- WHAT THIS TASK INVOLVES -
Among the entries below, find every line that has "Movable" and pull it out.

- DATA SECTION -
"""
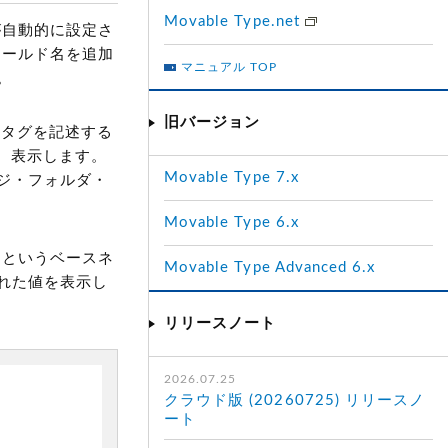
Movable Type.net
が自動的に設定さ
ィールド名を追加
マニュアル TOP
。
旧バージョン
トタグを記述する
照、表示します。
Movable Type 7.x
ジ・フォルダ・
Movable Type 6.x
d』というベースネ
Movable Type Advanced 6.x
れた値を表示し
リリースノート
2026.07.25
クラウド版 (20260725) リリースノ
ート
"""
- RESULT OF THE EXERCISE -
Movable Type.net
Movable Type 7.x
Movable Type 6.x
Movable Type Advanced 6.x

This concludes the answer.